The managers said that, if rules requiring them to retain 5% of a CLO’s value were implemented, the number of deals they managed would drop to roughly 70.
“The rules–which would require a manager to purchase and retain $25 million of notes for every $500 million CLO-would be devastating for the largest as well as the smallest managers,” said Meredith Coffey, LSTA executive vice president. “Fully half the respondents said they couldn’t or wouldn’t issue a new CLO. Over 80% said the rules would shrink the market by 75% or more.”
“We only have to look at the experience in Europe, where CLO issuance has collapsed, to see what risk retention does to a market,” commented Bram Smith, executive director.
The loan association has submitted the survey findings to joint regulators, such as the Federal Reserve, the Office of the Comptroller of the Currency, the Federal Deposit Insurance Corp., the Securities and Exchange Commission, the Federal Housing Authority and the Department of Housing and Urban Development.
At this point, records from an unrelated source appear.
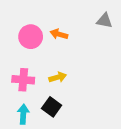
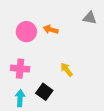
yellow arrow: (58, 77) -> (66, 70), moved, turned -112

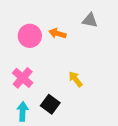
gray triangle: (90, 18) -> (90, 20), moved
pink cross: (20, 69) -> (23, 78), turned 36

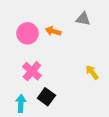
pink cross: (23, 78) -> (32, 71), moved
yellow arrow: (75, 79) -> (92, 72), moved

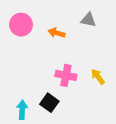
pink circle: (28, 33) -> (21, 25), moved
pink cross: (32, 71) -> (66, 75), moved, turned -30

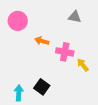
orange arrow: (56, 33) -> (42, 41), moved
pink cross: (66, 75) -> (65, 52), moved

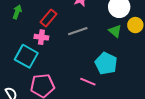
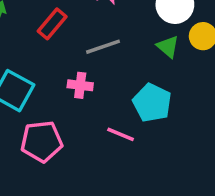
pink cross: (41, 37) -> (80, 85), moved

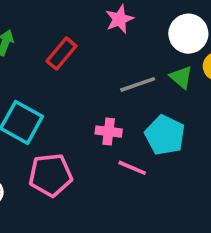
gray line: (103, 47) -> (138, 84), moved
pink cross: (80, 85) -> (109, 132), moved

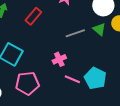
pink cross: (109, 132) -> (59, 59), turned -32
cyan pentagon: (165, 135) -> (95, 78), moved

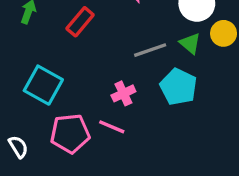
cyan pentagon: (95, 78) -> (178, 87), moved
pink line: (72, 79) -> (112, 127), moved

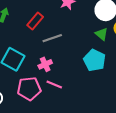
gray line: (150, 50) -> (52, 38), moved
pink cross: (123, 93) -> (45, 64), moved

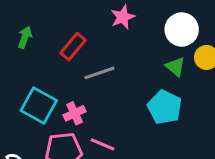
pink cross: (45, 64) -> (75, 113), moved

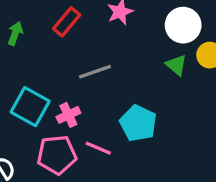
red rectangle: (73, 47) -> (67, 22), moved
cyan pentagon: (165, 107) -> (138, 123), moved

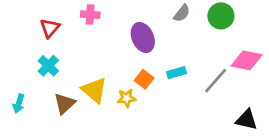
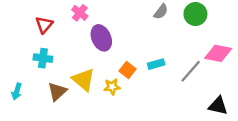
pink cross: (90, 15) -> (80, 13), turned 35
purple ellipse: (143, 37) -> (101, 38), moved
cyan cross: (48, 66) -> (43, 58), turned -36

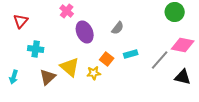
gray semicircle: (161, 12) -> (118, 28), moved
green circle: (195, 14) -> (175, 12), moved
red triangle: (44, 25) -> (21, 21), moved
black triangle: (218, 106) -> (183, 77), moved

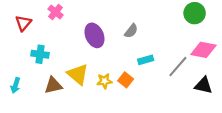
pink cross: (67, 11) -> (56, 12), moved
orange square: (107, 59) -> (126, 80), moved
brown triangle: (48, 77) -> (53, 85), turned 30

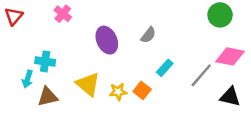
red triangle: (23, 23) -> (14, 16), moved
cyan rectangle: (146, 60) -> (165, 68), turned -32
cyan arrow: (16, 85) -> (28, 79), moved
brown triangle: (53, 85) -> (48, 97), moved

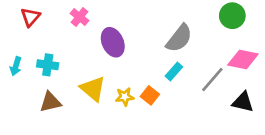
pink cross: (63, 14) -> (80, 17), moved
red triangle: (14, 16) -> (30, 17), moved
gray semicircle: (148, 35) -> (179, 38), moved, size x1.6
cyan arrow: (28, 79) -> (16, 66), moved

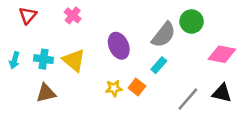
green circle: (232, 16) -> (192, 21), moved
purple ellipse: (113, 42) -> (119, 46), moved
gray line: (212, 79) -> (188, 99), moved
yellow triangle: (93, 89) -> (74, 60), moved

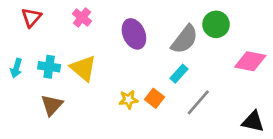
purple ellipse: (119, 46) -> (134, 34), moved
brown triangle: (46, 93) -> (52, 105), turned -35
black triangle: (222, 93) -> (253, 122), moved
gray line: (188, 99) -> (198, 102), moved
This forms part of the LSTA’s ongoing effort to work with regulators in developing rules that will allow the market to keep functioning.
The study also demonstrated that funding the retention is not a reasonable solution. Twenty of the respondents said that they could not raise funding. Of the 12 that could raise the financing, just two said that they would actually come up with the funding.
But, even if a CLO manager were willing to fund the retention, it does not seem that such financing would be available. The association also spoke with bankers representing more than half the prime brokerage market and a number of the term lenders. Neither one of these groups seemed to be a realistic route for CLO managers to raise the risk retention financing.
The term lenders generally said they would lend between 50% and 75% of the value of the ‘AAA’ or ‘AA’-rated notes, but nothing further down the capital structure. This would imply that, even with accessible term financing, a CLO manager would still have to provide more than half the required retention out of pocket.
The prime brokerage option is even less attainable, the LSTA survey results showed. Prime brokers indicated that they lend short-term against a percentage of highly liquid securities. First of all, these securities will be subject to the previously mentioned haircuts. They would also be subject to daily margin calls. Additionally, there must be a liquid secondary market where these securities can be traded immediately, and the security must be of a type that the prime lender can lend overnight.
However, this is not an option because CLO securities are not liquid enough.
“While an occasional large, top-quality, diversified asset manager might be able to access some amount of term financing, it is simply not an option for the typical CLO manager,” said Elliot Ganz, LSTA general counsel. “Moreover, the survey indicated that the prime brokerage option was basically a non-starter.”